### [Task prompt]
Nothing is needed except the lines below that run from the one with "Cleans up after the job" through the one with "Provides incredible after-sales service", repeated exactly.

--- Data for this task Enclosed Below ---

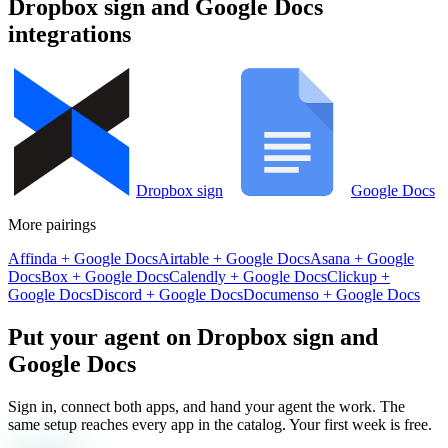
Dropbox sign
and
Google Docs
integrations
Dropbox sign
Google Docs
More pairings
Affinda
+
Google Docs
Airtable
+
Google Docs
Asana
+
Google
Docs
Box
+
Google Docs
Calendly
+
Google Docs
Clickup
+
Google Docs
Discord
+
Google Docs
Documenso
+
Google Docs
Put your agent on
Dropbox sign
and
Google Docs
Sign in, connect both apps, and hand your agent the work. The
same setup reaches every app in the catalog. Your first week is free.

--- End of Enclosed Data for this task ---
--- Data for this task Enclosed Below ---

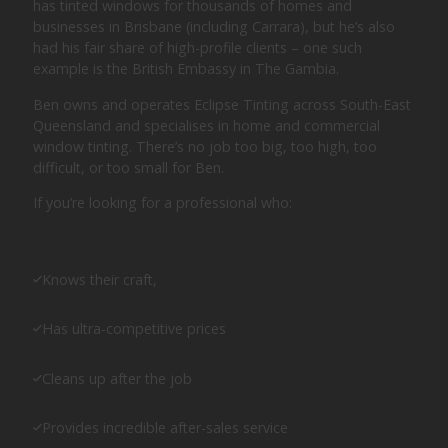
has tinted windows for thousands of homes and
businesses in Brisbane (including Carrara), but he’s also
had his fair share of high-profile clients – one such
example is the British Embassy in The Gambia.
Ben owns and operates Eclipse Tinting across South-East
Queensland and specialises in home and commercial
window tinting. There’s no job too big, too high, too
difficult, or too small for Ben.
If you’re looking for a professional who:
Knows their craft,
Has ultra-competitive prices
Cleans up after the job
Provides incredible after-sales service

--- End of Enclosed Data for this task ---
--- Data for this task Enclosed Below ---

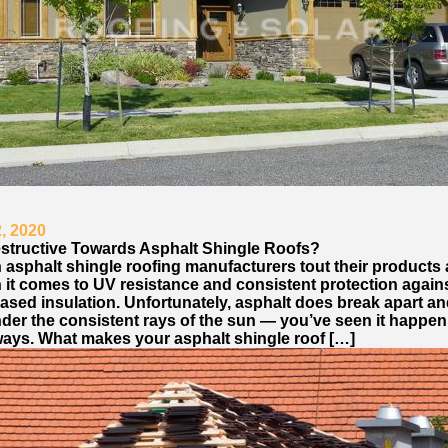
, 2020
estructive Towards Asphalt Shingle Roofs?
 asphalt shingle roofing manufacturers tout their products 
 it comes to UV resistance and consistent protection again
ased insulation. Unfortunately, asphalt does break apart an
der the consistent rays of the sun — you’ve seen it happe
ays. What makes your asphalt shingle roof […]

--- End of Enclosed Data for this task ---

### [Response to this exercise]
Cleans up after the job
Provides incredible after-sales service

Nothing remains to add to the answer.